A study by Harvard University and the Canadian Institute for Health Information estimated the 1999 costs of U.S. health care administration at nearly $300 billion, accounting for 30.1% of health care expenses, versus 16.7% in Canada. This study estimated the U.S. per-person administrative cost at $1,059.
On 13 September 2017, in the aftermath of his 2016 presidential campaign in which single-payer healthcare was among the core tenets of his platform, Sen. Bernie Sanders introduced the "Medicare-for-all Act of 2017" (S. 1804), a parallel bill to the "United States National Health Care Act" (H.R. 676) that was introduced by Rep. John Conyers in the House.

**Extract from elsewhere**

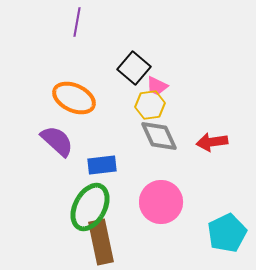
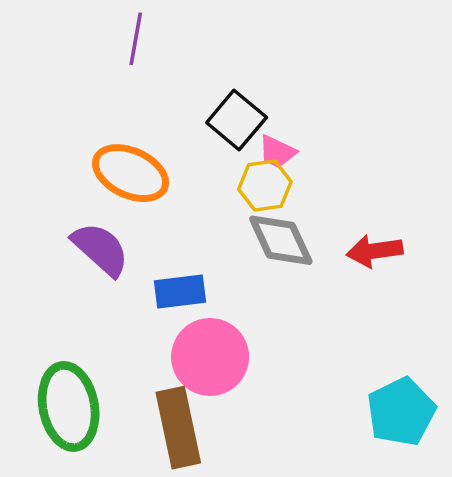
pink circle: (161, 202) -> (210, 357), moved
green ellipse: (90, 207) -> (69, 406), moved, turned -39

Notably, Sanders had introduced a similar version of the bill in 2013, but no other Senators co-sponsored it. This time, his 2017 version attracted sixteen Democratic co-sponsors besides himself:
- Sen. Tammy Baldwin from Wisconsin
- Sen. Richard Blumenthal from Connecticut
- Sen. Cory Booker from New Jersey
- Sen. Al Franken from Minnesota
- Sen. Kirsten Gillibrand from New York
- Sen. Kamala Harris from California
- Sen. Martin Heinrich from New Mexico
- Sen. Mazie Hirono from Hawaii
- Sen. Patrick Leahy from Vermont
- Sen. Ed Markey from Massachusetts
- Sen. Jeff Merkley from Oregon
- Sen. Brian Schatz from Hawaii
- Sen. Jeanne Shaheen from New Hampshire
- Sen. Tom Udall from New Mexico
- Sen. Elizabeth Warren from Massachusetts
- Sen. Sheldon Whitehouse from Rhode Island
Sanders explains the rationale for the bill in terms of per-capita healthcare costs in the United States compared to other countries:
Despite so many uninsured and under-insured, the United States spends far more per capita on health care than any other nation. According to the OECD, in 2015, the U.S. spent almost $10,000 per person for health care, while the Canadians spent $4,644, the Germans $5,551, the French $4,600, and the British $4,192 even though all of these other countries guarantee health care to all of their people. Despite this huge expenditure, life expectancy in America is lower than most other industrialized countries and our infant mortality rates are much higher.— Bernie Sanders, Press Release, September 13, 2017
He argues that the universal healthcare systems in other countries are responsible for their decreased costs and urges that the United States follow suit.